Hay muchos países en donde se habla español -dijo Karkov-. Y no deben de ser todos tan difíciles de entender como España. Tiene usted que recordar, además, que desde hace nueve meses no es usted profesor. En nueve meses ha aprendido usted quizás un nuevo oficio. ¿Cuántos libros de dialéctica ha leído usted?
He leído el Manual del Marxismo, de Emil Burns. Nada más que eso.
- Si lo ha leído usted hasta el final, es un buen comienzo. Tiene mil quinientas páginas y puede uno entretenerse en cada una de ellas un poco de tiempo. Pero hay otras cosas que debiera usted leer.
- No tengo tiempo de leer ahora.
- Ya lo sé -dijo Karkov-. Quiero decir después. Hay muchas cosas que conviene leer para comprender algo de lo que está pasando. De todo ello saldrá un día un libro, un libro que será muy útil y que explicará muchas cosas que hay que saber. Quizá lo escriba yo. Confío en ser yo quien lo escriba.

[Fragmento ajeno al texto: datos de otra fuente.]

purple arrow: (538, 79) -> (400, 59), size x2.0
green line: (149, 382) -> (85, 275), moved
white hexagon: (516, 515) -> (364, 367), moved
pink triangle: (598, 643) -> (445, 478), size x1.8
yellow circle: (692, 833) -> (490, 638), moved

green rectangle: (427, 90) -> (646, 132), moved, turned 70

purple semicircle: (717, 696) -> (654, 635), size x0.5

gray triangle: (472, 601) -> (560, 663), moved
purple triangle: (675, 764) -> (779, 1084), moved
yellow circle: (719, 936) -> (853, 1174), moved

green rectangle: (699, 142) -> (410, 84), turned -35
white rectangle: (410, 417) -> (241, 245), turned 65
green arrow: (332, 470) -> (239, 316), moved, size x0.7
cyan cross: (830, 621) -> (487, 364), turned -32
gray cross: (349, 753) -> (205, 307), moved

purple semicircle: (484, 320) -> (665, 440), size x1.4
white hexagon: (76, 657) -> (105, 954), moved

- No sé quién podría hacerlo mejor.
- No me adule usted -dijo Karkov-. Yo soy periodista; pero, como todos los periodistas, quisiera hacer literatura. En estos momentos estoy muy ocupado en un trabajo sobre Calvo Sotelo. Era un verdadero fascista, un verdadero fascista español. Franco y todos los demás no lo son. He estado estudiando todos los escritos y los discursos de Calvo Sotelo. Era muy inteligente y fue muy inteligente el que le mataran.

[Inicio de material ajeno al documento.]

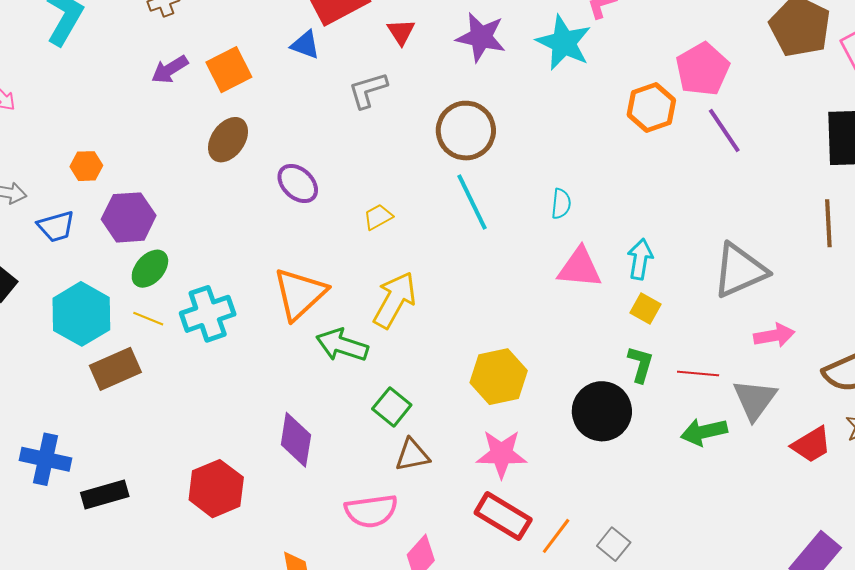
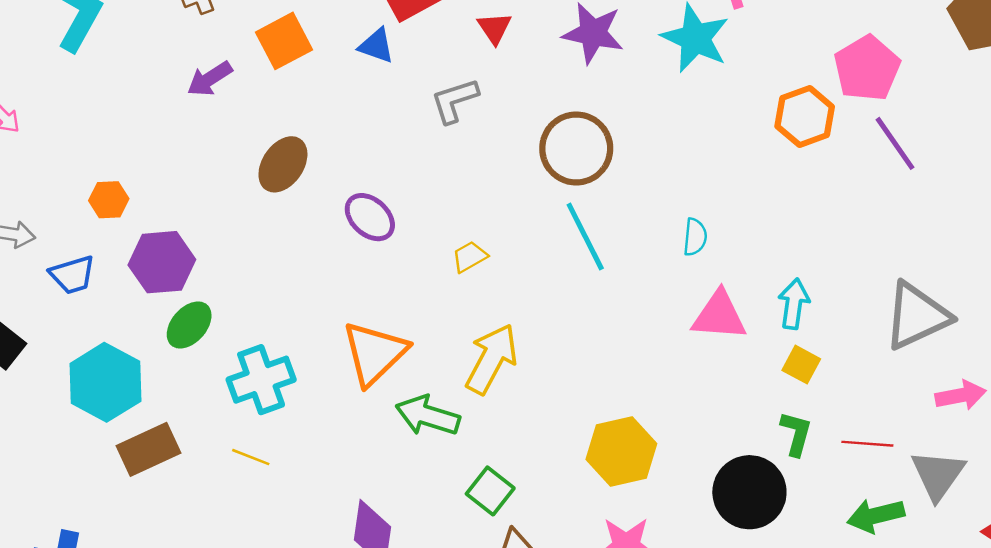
orange square: (229, 70) -> (284, 41), moved
yellow line: (148, 319) -> (251, 457), moved

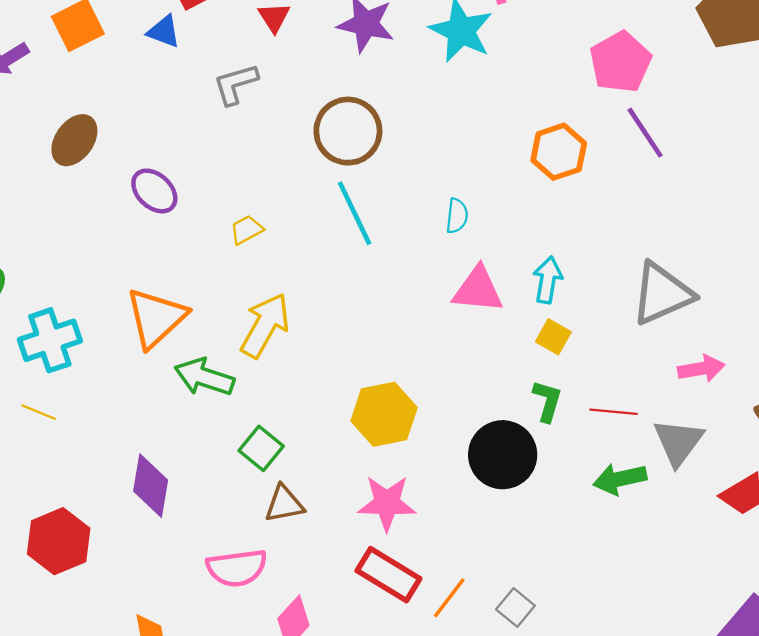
orange hexagon: (805, 116) -> (559, 152), moved

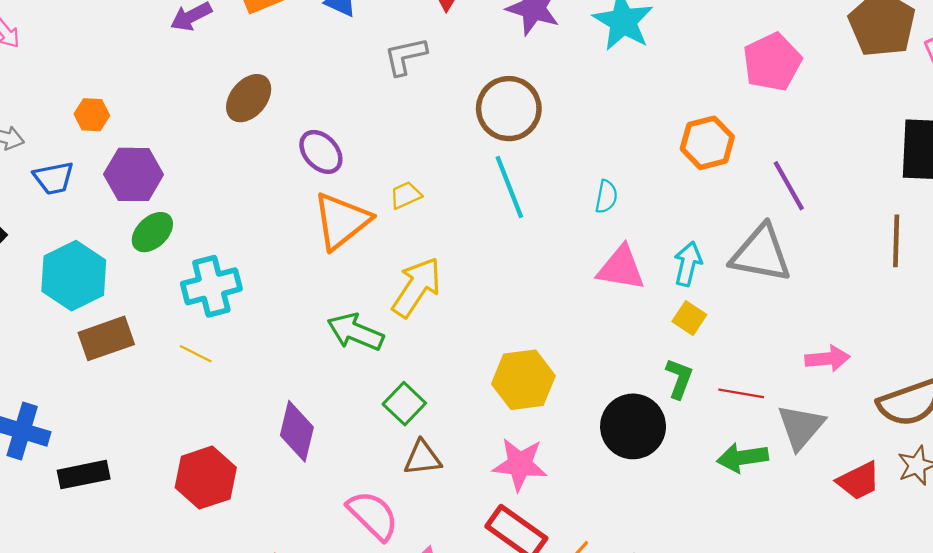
purple line: (645, 133) -> (789, 186), moved
gray triangle: (662, 294) -> (761, 254), moved, turned 30
orange triangle: (156, 318) -> (342, 221), moved
pink semicircle: (237, 568) -> (373, 515), turned -132

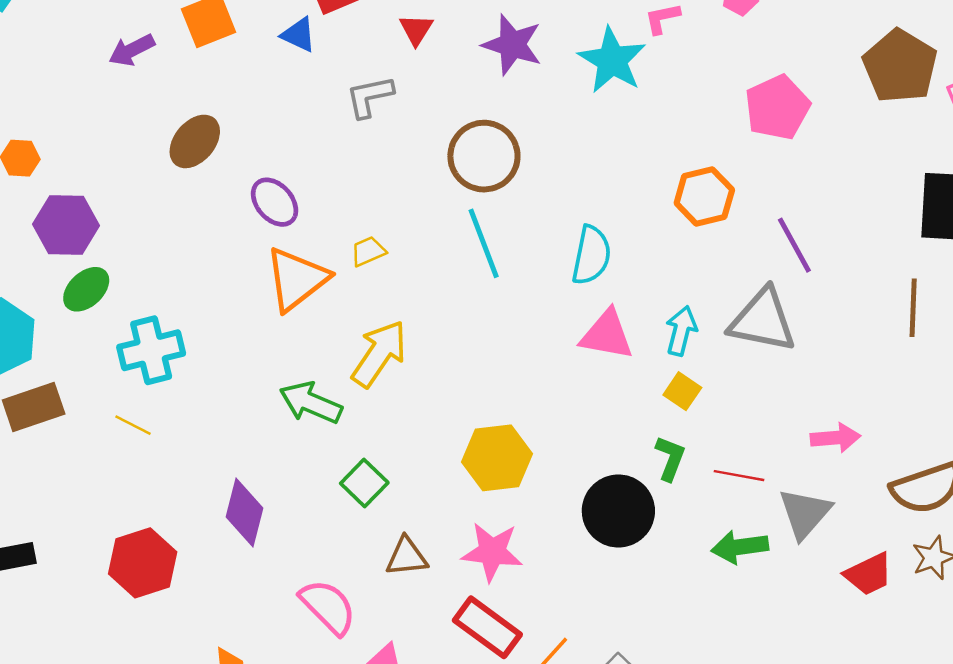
cyan semicircle: (606, 197) -> (591, 255), size x1.6
brown triangle: (422, 458) -> (407, 557), moved

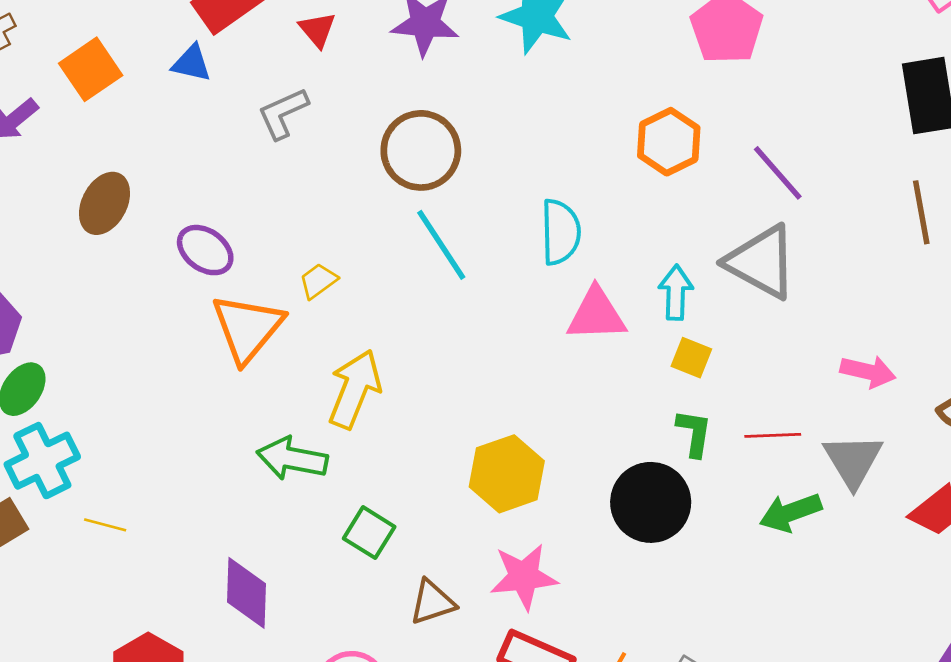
gray triangle: (763, 320) -> (761, 262), turned 30
cyan cross: (151, 350) -> (42, 461), moved
pink arrow: (835, 438) -> (868, 372), turned 30

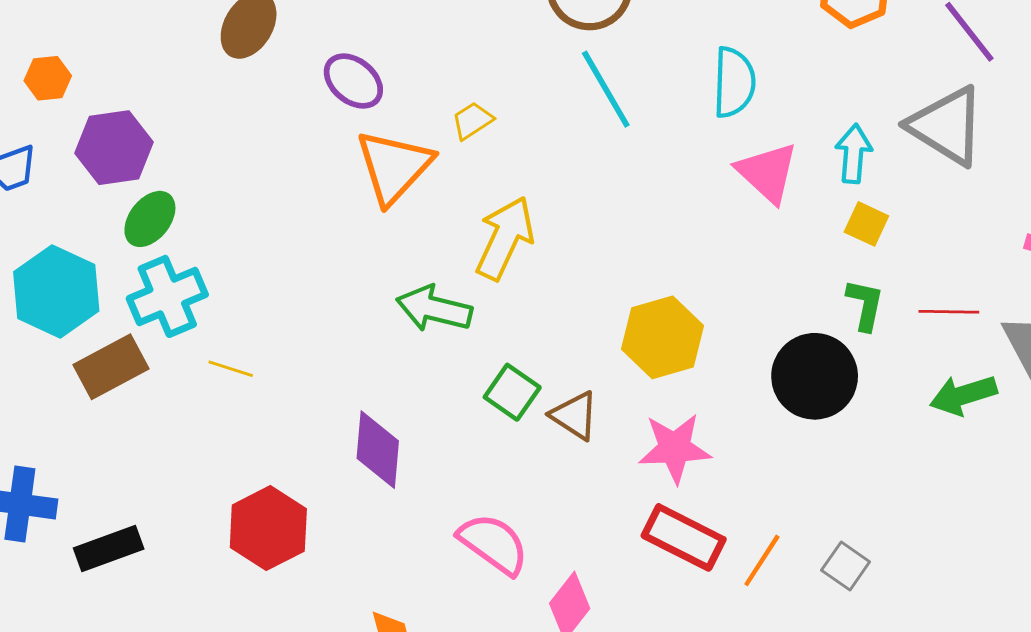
pink triangle: (596, 315) -> (767, 173), turned 42
brown triangle: (432, 602) -> (575, 416), moved, turned 48

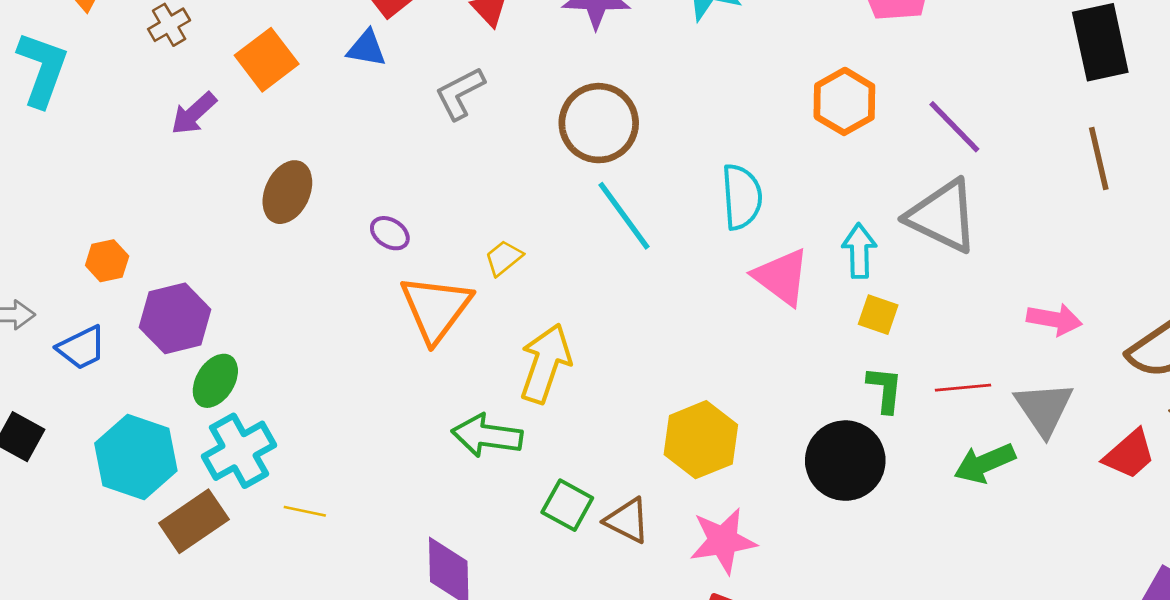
purple ellipse: (353, 81) -> (390, 233), size x0.7

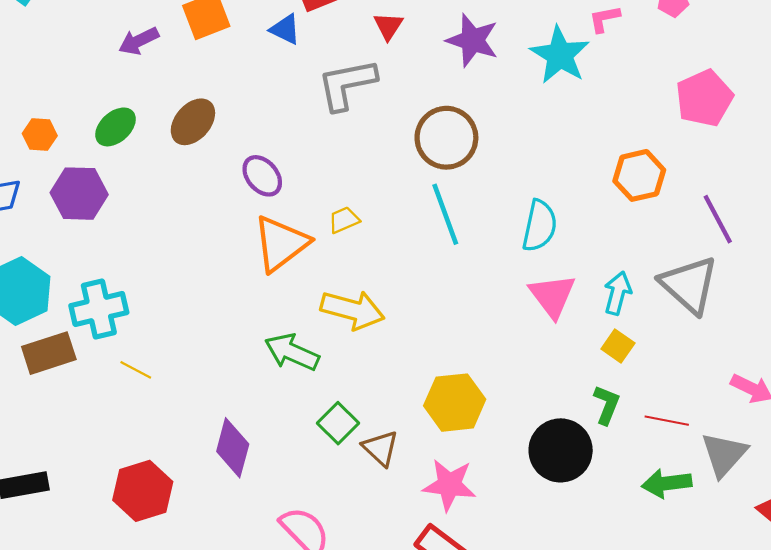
gray L-shape: (460, 93) -> (347, 84), size x1.4
purple ellipse: (390, 233) -> (262, 176), size x1.4
yellow arrow: (545, 363) -> (353, 310), turned 70
green ellipse: (215, 381) -> (115, 127), moved

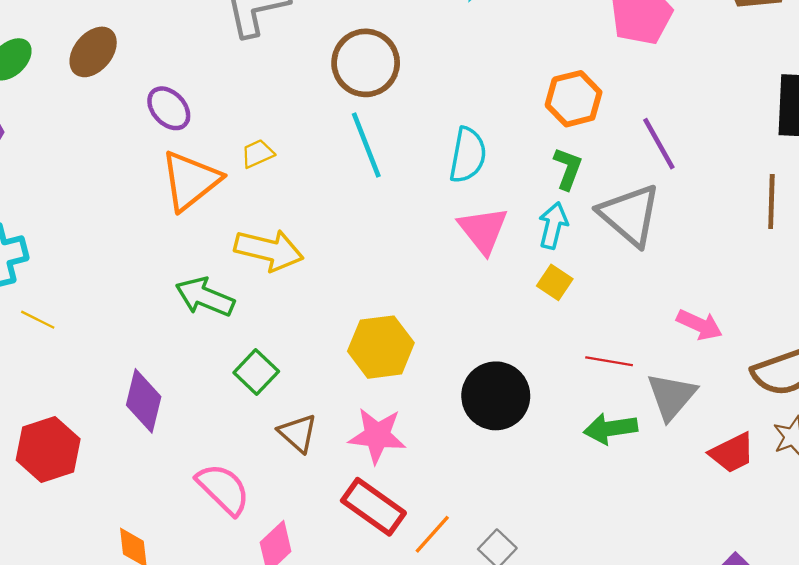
green L-shape: (607, 405) -> (568, 168), moved
brown triangle: (381, 448) -> (298, 433), moved

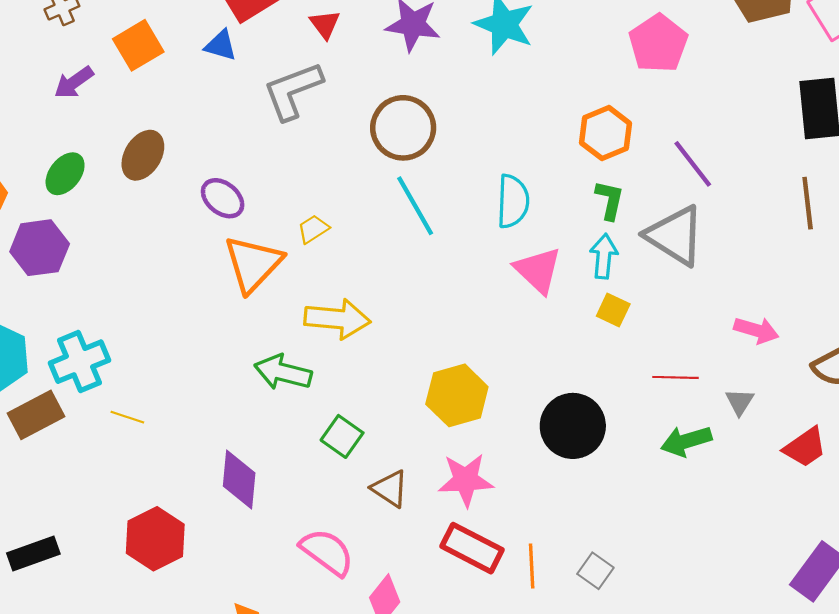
gray triangle: (671, 396) -> (740, 402), size x0.6
orange line: (432, 534) -> (532, 566), turned -36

- Yo creía que usted no era partidario del asesinato político.
- Se practica muy a menudo -explicó Karkov-. Muy a menudo.
- Pero…
- No creemos en los actos individuales de terrorismo -dijo Karkov, sonriendo-. Y todavía menos, desde luego, cuando son perpetrados por criminales o por organizaciones contrarrevolucionarias. Odiamos la doblez y la perfidia de esas hienas asesinas de destructores bujarinistas y esos desechos humanos, como Zinoviev, Kamenev, Rikov y sus secuaces. Odiamos y aborrecemos a esos enemigos del género humano -dijo, volviendo a sonreír-. Pero creo, sin embargo, que puedo decirle que el asesinato político se usa muy ampliamente.
- ¿Quiere usted decir…?
- No quiero decir nada. Pero, indudablemente, ejecutamos y aniquilamos a esos verdaderos demonios, a esos desechos humanos, a esos perros traidores de generales y a esos repugnantes almirantes indignos de la confianza que se ha puesto en ellos.
»Todos ellos son destruidos; no asesinados. ¿Ve usted la diferencia?

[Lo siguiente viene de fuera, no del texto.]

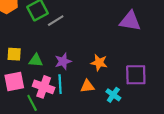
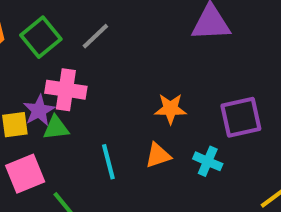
gray line: (56, 21) -> (95, 36), moved
purple star: (63, 61) -> (39, 110), moved
pink cross: (44, 87) -> (66, 90), moved

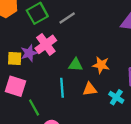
pink cross: (66, 90) -> (46, 44), turned 35
green triangle: (56, 128) -> (76, 65), moved
pink square: (25, 174) -> (15, 86), turned 30

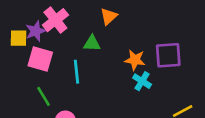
orange star: (101, 65) -> (135, 60), moved
pink square: (15, 86) -> (40, 59), moved
orange triangle: (90, 89) -> (109, 16), moved, turned -32

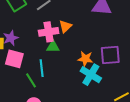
pink cross: (55, 20) -> (49, 32), moved, turned 30
cyan cross: (142, 81) -> (91, 75), size x1.5
green line: (44, 96) -> (31, 80), moved

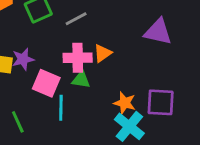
pink square: (14, 59) -> (46, 83), moved
green line: (31, 80) -> (18, 122), moved

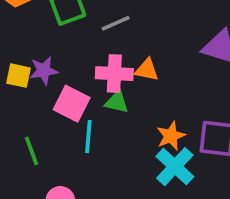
orange triangle: (103, 53) -> (147, 70), turned 42
orange star: (125, 103) -> (171, 136), turned 30

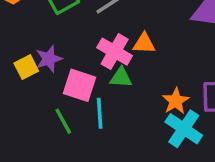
pink cross: (114, 74) -> (115, 52), turned 36
yellow square: (18, 76) -> (26, 67), turned -30
green line: (32, 151) -> (63, 121), moved

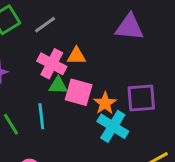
pink square: (79, 85) -> (79, 92), moved

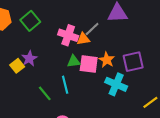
gray line: (45, 25) -> (92, 29), moved
pink cross: (52, 64) -> (68, 35), moved
orange star: (105, 103) -> (107, 60), moved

- La veo -dijo Robert Jordan.
- Y porque gaste bromas de vez en cuando, y usted sabe lo peligrosas que pueden resultar las bromas, no crea que los españoles van a dejar de lamentar el no haber fusilado a ciertos generales que ahora tienen mando de tropas. Aunque no me gustan los fusilamientos; ¿me ha comprendido?
- A mí no me importan -contestó Robert Jordan-; no me gustan, pero no me importan.
- Ya lo sé -contestó Karkov-; ya me lo habían dicho.